In any case, I was super excited to try out the food. I had heard many good things from a variety of sources, all saying that Lincoln Café is one of the best restaurants in the state of Iowa. Having been to a number of good places in Iowa City, we were eager to branch out to neighboring towns. The restaurant does not take reservations, but if you call ahead they'll put you on their waiting list to try and get you a seat. Of course, if you find there is a wait, the wine bar down the street looks like the perfect place to kill some time (with a glass of wine and some bar snacks). We got lucky and ended up at two counter seats (a perfect spot to watch the action in the kitchen.) Lincoln Café is small, but the high ceilings make the place feel more spacious. The combination of old brick walls, featured local artists, and diner style booths and tables, made the place feel comfortable and unpretentious. The specials (3) were on the board along with the list of desserts. I love a place that has only a few offerings because it means they are probably done quite well (like in many Iowan restaurants, the emphasis here is on fresh, local ingredients.) After much debate, I opted for the steak with sunchoke puree, fried lime, and some sort of mushroom confit with cubes of parsnip or potatoes, octopus and grilled baby lettuce. This dish was fantastic. The steak was perfectly cooked (medium rare) and very tender. There were some grisly bits I wasn't a fan of, but I am fairly picky when it comes to steak. The puree perfectly complemented the steak, the mushrooms were wonderfully seasoned, and the octopus was perfectly cooked. I've never had octopus before and worried that it would be tough and rubbery. Instead, the octopus was tender and delicious. I could have eaten a bowl of the stuff.
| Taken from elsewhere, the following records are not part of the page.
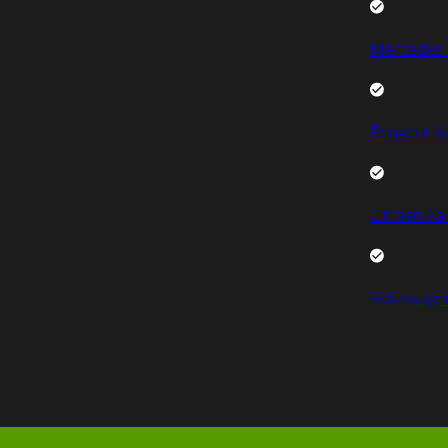
Mercedes 
Peugeot V
Citroen Va
Volkswage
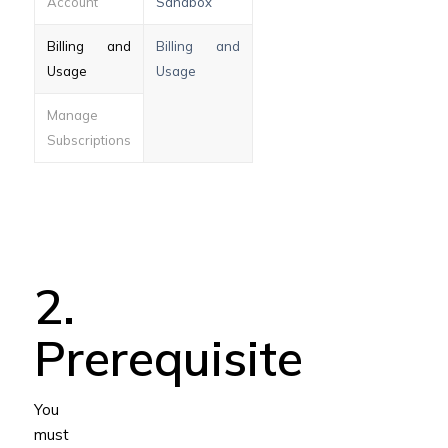
Account
Sandbox
Billing and
Billing and
Usage
Usage
Manage
Subscriptions
2.
Prerequisite
You
must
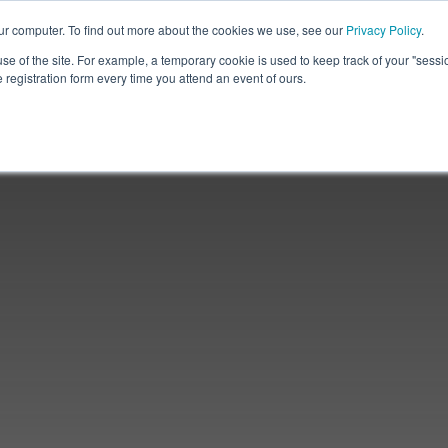
ur computer. To find out more about the cookies we use, see our
Privacy Policy
.
use of the site. For example, a temporary cookie is used to keep track of your "sess
registration form every time you attend an event of ours.
Partner
Insights
Contact Us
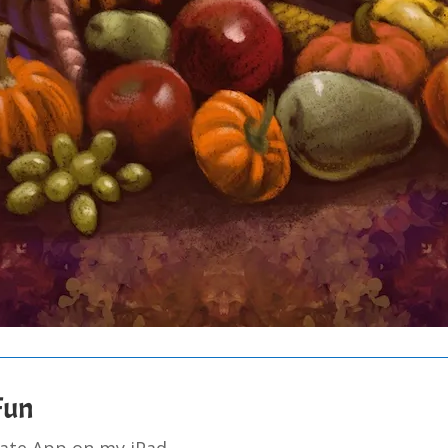
 Fun
eate App on my iPad.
For dessert we opted for the bread pudding with cranberry ice cream and some sort of crunchy caramel topping. This was also fantastic. The bread pudding was moist, and not cloying, the ice cream was smooth, creamy, and surprisingly not overtly tart. The sauce was also delicious. If I had room, I would have tried the other desserts as well (the apple pot pie looked divine.)
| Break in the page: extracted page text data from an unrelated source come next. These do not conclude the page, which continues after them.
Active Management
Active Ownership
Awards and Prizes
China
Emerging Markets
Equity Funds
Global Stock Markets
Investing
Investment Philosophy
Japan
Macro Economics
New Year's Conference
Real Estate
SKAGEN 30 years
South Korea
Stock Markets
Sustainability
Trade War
Overall, I was very impressed with the food. We were close to the kitchen so I got to see all of the dishes that went out. The prawns with grits looked amazing, as did the stuffed quail. If only I had a stomach for three people. The restaurant is quite small so they do not have a liquor license. Fortunately, the wine bar is just a few steps away and they encourage you to bring bottles or glasses of wine over to have with your meal (the nominal cork fee is waved if you buy wine from their wine bar.) The only downside to the place is that vegetarians are not well accommodated. Every entree had meat, poultry or fish so my sweetie professor opted for a soup/salad combo, which was quite good, but not the same as an entree. The chef/owner was in the kitchen at the time and offered to adjust one of the main courses for us, but many of the components contained seafood or chicken broth.
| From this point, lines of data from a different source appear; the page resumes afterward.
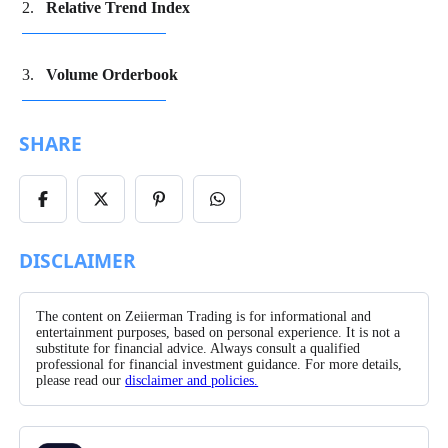
Relative Trend Index
Volume Orderbook
SHARE
Share
Share
Share
Share
on
on
on
on
Facebook
X/Twitter
Pinterest
WhatsApp
DISCLAIMER
The content on Zeiierman Trading is for informational and
entertainment purposes, based on personal experience. It is not a
substitute for financial advice. Always consult a qualified
professional for financial investment guidance. For more details,
please read our
disclaimer and policies.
Still, for those of us who do eat meat, Lincoln Cafe might be one of the best in Iowa.

Happy dining!


Lincoln Cafe
117 First Street West
Mt. Vernon, IA 52314
(319) 895-4041

Saturday, January 9, 2010

The American Bald Eagle winters in Iowa City

This morning we saw our first (20+) Bald Eagles. Who would have thought that Iowa City is a prime place to view the American Bald Eagle in the wild?

I had heard that these magnificent creatures migrate south for winter feeding down the Mississippi (and up the Iowa River.) A bridge next to the Iowa River Power Restaurant is ideally situated for eagle watching. Having accidentally spent three days with some avid bird watchers in Ecuador last summer, I know how patient one must be to catch a glimpse of a rare bird in its natural habitat. Not so with the Bald Eagle. Simply park at the restaurant, walk a few feet across the well shoveled bridge and you'll be among them. These birds were ENORMOUS with wingspans reaching up to 6 feet in length. They were perched in the trees lining the river, soaring overhead and fishing in the river right in front of our noses.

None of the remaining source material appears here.